Re: Buffering when connecting streams

2021-12-02 Thread David Morávek
I think this could happen, but I have a very limited knowledge about how
the input gates work internally. @Piotr could definitely provide some more
insight here.

D.

On Thu, Dec 2, 2021 at 5:54 PM Alexis Sarda-Espinosa <
alexis.sarda-espin...@microfocus.com> wrote:

> I do have some logic with timers today, but it’s indeed not ideal. I guess
> I’ll have a look at TwoInputStreamOperator, but I do have related
> questions. You mentioned a sample scenario of "processing backlog" where
> windows fire very quickly; could it happen that, in such a situation, the
> framework calls the operator’s processElement1 continuously (even for
> several minutes) before calling processElement2 a single time? How does the
> framework decide when to switch the stream processing when the streams are
> connected?
>
>
>
> Regards,
>
> Alexis.
>
>
>
> *From:* David Morávek 
> *Sent:* Donnerstag, 2. Dezember 2021 17:18
> *To:* Alexis Sarda-Espinosa 
> *Cc:* user@flink.apache.org
> *Subject:* Re: Buffering when connecting streams
>
>
>
> Even with the TwoInputStreamOperator you can not "halt" the processing.
> You need to buffer these elements for example in the ListState for later
> processing. At the time the watermark of the second stream arrives, you can
> process all buffered elements that satisfy the condition.
>
>
>
> You could probably also implement a similar (less optimized) solution with
> KeyedCoProcessFunction using event time timers.
>
>
>
> Best,
>
> D.
>
>
>
> On Thu, Dec 2, 2021 at 5:12 PM Alexis Sarda-Espinosa <
> alexis.sarda-espin...@microfocus.com> wrote:
>
> Yes, that sounds right, but with my current KeyedCoProcessFunction I can’t
> tell Flink to "halt" processElement1 and switch to the other stream
> depending on watermarks. I could look into TwoInputStreamOperator if you
> think that’s the best approach.
>
>
>
> Regards,
>
> Alexis.
>
>
>
> *From:* David Morávek 
> *Sent:* Donnerstag, 2. Dezember 2021 16:59
> *To:* Alexis Sarda-Espinosa 
> *Cc:* user@flink.apache.org
> *Subject:* Re: Buffering when connecting streams
>
>
>
> I think this would require using lower level API and implementing a custom
> `TwoInputStreamOperator`. Then you can hook to `processWatemark{1,2}`
> methods.
>
>
>
> Let's also make sure we're on the same page on what the watermark is. You
> can think of the watermark as event time clock.

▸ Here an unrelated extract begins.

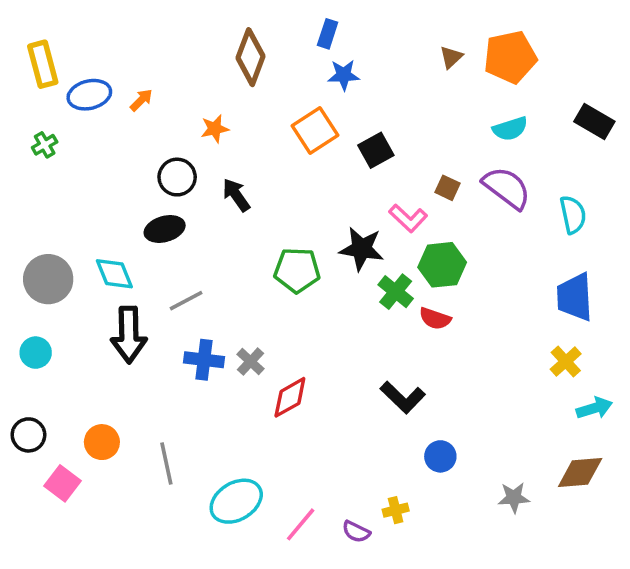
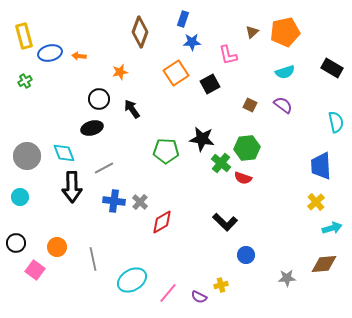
orange arrow: (141, 100) -> (79, 56), turned -128
purple semicircle: (507, 188) -> (283, 105), size x0.7
cyan semicircle: (573, 215) -> (336, 122), moved
pink L-shape: (408, 218) -> (228, 55), moved, turned 35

It basically gives you an
> information, that *no more events with timestamp lower than the watermark
> should appear in your stream*.
>
>
>
> You simply delay emitting of the window result from your "connect"
> operator, until watermark from the second (side output) stream passes the
> window's max timestamp (maximum timestamp that is included in the window).
>
>
>
> Does that make sense?
>
>
>
> Best,
>
> D.
>
>
>
> On Thu, Dec 2, 2021 at 4:25 PM Alexis Sarda-Espinosa <
> alexis.sarda-espin...@microfocus.com> wrote:
>
> Could you elaborate on what you mean with synchronize? Buffering in the
> state would be fine, but I haven’t been able to come up with a good way of
> ensuring that all data from the side stream for a given minute is processed
> by processElement2 before all data for the same (windowed) minute reaches
> processElement1, even when considering watermarks.
>
>
>
> Regards,
>
> Alexis.
>
>
>
> *From:* David Morávek 
> *Sent:* Donnerstag, 2. Dezember 2021 15:45
> *To:* Alexis Sarda-Espinosa 
> *Cc:* user@flink.apache.org
> *Subject:* Re: Buffering when connecting streams
>
>
>
> You can not rely on order of the two streams that easily. In case you are
> for example processing backlog and the windows fire quickly, it can happen
> that it's actually faster than the second branch which has less work to do.
> This will make the pipeline non-deterministic.
>
>
>
> What you can do is to "synchronize" watermarks of both streams in your
> "connect" operator, but that of course involves buffering events in the
> state.
>
>
>
> Best,
>
> D.
>
>
>
> On Thu, Dec 2, 2021 at 3:02 PM Alexis Sarda-Espinosa <
> alexis.sarda-espin...@microfocus.com> wrote:
>
> Hi David,
>
>
>
> A watermark step simply refers to assigning timestamps and watermarks, my
> source doesn’t do that.
>
>
>
> I have a test system with only a couple of data points per day, so there’s
> definitely no back pressure. I basically have a browser where I can see the
> results from the sink, and I found one result that should have been
> discarded but wasn’t, which makes me think that the ope

RE: Buffering when connecting streams

2021-12-02 Thread Alexis Sarda-Espinosa
I do have some logic with timers today, but it’s indeed not ideal. I guess I’ll 
have a look at TwoInputStreamOperator, but I do have related questions. You 
mentioned a sample scenario of "processing backlog" where windows fire very 
quickly; could it happen that, in such a situation, the framework calls the 
operator’s processElement1 continuously (even for several minutes) before 
calling processElement2 a single time? How does the framework decide when to 
switch the stream processing when the streams are connected?

Regards,
Alexis.

From: David Morávek 
Sent: Donnerstag, 2. Dezember 2021 17:18
To: Alexis Sarda-Espinosa 
Cc: user@flink.apache.org
Subject: Re: Buffering when connecting streams

Even with the TwoInputStreamOperator you can not "halt" the processing. You 
need to buffer these elements for example in the ListState for later 
processing. At the time the watermark of the second stream arrives, you can 
process all buffered elements that satisfy the condition.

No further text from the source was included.